-- What you need to do --
Line tally for the word "Cancel": count the lines below that contain it and reply with the number alone.

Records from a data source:
────────────────────

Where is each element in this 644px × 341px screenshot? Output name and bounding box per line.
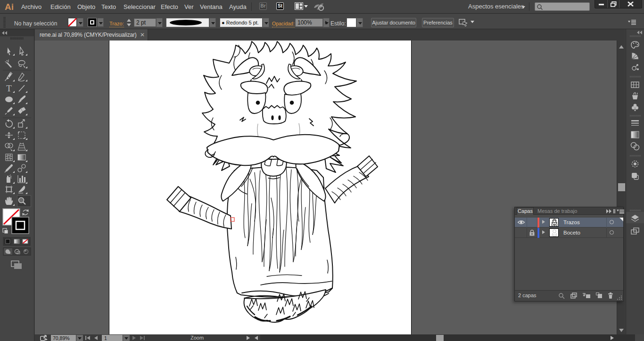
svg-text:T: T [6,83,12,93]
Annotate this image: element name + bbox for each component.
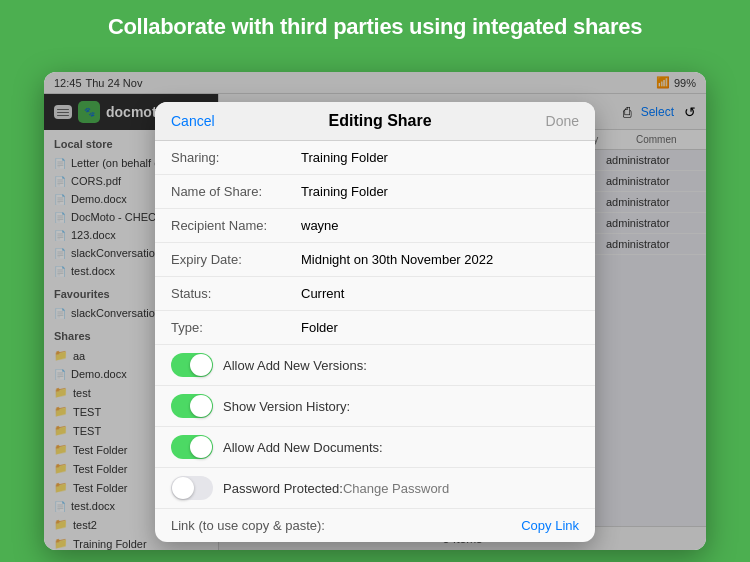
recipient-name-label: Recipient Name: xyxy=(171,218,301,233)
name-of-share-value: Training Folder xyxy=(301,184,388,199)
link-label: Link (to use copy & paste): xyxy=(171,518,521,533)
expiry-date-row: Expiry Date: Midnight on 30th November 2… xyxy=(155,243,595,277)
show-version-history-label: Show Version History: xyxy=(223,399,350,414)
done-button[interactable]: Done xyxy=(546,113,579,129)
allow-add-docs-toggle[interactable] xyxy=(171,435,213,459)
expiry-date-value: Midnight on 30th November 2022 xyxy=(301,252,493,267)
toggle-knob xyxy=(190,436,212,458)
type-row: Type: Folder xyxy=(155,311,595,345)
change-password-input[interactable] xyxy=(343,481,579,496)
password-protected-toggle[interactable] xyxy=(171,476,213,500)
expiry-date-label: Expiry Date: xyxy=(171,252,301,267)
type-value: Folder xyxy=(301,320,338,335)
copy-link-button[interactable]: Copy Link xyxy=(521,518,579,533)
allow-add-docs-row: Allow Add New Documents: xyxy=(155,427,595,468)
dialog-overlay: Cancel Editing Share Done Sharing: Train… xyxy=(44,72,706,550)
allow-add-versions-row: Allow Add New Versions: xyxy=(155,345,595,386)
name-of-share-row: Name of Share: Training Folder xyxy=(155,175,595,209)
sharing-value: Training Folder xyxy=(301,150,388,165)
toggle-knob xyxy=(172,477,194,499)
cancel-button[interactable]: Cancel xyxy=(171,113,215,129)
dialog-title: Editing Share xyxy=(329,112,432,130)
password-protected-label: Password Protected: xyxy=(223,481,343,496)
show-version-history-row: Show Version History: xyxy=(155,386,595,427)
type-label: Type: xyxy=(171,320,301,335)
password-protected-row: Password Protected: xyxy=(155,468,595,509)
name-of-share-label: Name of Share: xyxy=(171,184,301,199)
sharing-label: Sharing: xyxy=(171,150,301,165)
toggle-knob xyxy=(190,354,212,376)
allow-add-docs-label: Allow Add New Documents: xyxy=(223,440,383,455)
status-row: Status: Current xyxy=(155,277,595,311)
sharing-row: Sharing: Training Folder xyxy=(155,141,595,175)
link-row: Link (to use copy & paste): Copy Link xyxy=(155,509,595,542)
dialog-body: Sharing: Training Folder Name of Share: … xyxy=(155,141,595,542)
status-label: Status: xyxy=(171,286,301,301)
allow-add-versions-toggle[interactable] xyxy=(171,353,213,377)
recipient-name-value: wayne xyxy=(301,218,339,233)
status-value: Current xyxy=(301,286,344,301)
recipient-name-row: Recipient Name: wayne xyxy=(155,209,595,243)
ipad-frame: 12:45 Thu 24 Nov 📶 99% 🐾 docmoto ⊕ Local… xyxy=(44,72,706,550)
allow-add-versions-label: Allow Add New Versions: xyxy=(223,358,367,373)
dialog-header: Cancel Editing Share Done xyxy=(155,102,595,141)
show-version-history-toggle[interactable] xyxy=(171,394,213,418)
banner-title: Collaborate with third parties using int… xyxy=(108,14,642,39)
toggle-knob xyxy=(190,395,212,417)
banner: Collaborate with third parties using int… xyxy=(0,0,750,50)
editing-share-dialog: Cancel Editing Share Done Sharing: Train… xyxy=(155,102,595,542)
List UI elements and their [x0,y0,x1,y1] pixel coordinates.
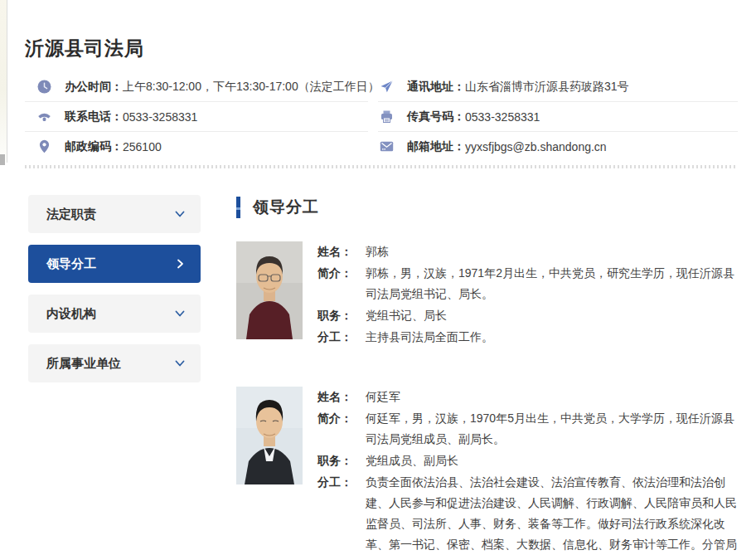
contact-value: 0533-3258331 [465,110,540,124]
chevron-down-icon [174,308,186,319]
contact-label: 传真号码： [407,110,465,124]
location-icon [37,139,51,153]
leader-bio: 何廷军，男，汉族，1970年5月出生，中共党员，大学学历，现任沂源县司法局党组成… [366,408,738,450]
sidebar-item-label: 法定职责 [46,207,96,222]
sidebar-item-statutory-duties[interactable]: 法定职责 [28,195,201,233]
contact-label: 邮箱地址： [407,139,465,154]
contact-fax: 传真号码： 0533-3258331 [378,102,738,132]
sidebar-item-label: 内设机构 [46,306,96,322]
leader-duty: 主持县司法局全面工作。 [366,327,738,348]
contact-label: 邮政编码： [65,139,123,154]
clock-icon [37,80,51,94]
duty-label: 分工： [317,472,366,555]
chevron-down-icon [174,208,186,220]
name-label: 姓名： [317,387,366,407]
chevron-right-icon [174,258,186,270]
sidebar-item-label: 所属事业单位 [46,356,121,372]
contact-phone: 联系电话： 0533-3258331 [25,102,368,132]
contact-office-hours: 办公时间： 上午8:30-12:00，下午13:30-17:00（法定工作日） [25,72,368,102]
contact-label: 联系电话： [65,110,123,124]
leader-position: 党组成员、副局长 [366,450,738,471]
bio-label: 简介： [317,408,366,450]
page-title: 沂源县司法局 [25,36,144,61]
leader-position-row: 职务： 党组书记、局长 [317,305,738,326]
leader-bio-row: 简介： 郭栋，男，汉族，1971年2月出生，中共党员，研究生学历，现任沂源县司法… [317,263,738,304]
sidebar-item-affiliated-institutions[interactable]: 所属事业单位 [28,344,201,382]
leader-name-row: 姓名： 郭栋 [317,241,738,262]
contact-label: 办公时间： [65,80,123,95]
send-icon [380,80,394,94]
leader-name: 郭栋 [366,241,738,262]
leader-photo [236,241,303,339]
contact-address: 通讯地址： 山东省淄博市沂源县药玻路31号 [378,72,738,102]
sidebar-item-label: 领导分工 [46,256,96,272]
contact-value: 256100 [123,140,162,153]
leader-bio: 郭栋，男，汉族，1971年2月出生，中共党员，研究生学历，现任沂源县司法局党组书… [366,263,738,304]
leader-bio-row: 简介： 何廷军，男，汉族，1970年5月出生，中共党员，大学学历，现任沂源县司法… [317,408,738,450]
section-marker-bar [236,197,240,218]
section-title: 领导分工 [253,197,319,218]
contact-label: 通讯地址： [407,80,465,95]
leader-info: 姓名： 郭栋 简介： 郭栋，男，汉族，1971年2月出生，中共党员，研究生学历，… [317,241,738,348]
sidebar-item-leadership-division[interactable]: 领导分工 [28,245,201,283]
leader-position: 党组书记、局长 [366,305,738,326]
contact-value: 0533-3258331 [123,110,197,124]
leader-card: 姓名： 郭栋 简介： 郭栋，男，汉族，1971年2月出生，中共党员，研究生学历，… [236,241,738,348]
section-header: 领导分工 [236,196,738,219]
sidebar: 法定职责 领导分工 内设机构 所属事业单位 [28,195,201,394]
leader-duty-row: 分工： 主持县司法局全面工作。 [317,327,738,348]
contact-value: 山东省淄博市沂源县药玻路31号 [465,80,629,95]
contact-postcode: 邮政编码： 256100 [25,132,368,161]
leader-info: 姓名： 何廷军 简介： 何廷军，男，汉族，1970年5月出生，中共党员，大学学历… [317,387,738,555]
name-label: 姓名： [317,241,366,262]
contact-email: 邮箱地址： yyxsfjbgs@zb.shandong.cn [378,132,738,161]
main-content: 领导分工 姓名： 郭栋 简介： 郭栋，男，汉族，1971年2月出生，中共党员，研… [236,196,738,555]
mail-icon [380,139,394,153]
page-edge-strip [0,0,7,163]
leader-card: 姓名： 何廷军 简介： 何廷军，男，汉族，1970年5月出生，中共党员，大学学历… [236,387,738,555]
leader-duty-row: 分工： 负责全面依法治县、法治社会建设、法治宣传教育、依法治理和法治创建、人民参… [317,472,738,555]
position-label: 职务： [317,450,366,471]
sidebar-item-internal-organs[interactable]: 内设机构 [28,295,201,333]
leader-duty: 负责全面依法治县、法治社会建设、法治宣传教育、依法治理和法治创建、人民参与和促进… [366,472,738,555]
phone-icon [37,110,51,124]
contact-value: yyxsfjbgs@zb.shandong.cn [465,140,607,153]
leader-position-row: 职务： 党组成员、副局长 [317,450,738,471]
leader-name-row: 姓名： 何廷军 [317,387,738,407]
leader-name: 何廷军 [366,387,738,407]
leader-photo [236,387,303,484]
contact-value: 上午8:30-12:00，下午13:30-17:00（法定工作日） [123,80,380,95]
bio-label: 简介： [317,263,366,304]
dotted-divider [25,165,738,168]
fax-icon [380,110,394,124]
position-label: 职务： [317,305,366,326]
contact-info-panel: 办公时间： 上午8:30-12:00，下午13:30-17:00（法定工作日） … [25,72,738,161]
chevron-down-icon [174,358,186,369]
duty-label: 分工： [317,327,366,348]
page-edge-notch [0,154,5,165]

────────────────────

-- Solution for this problem --
4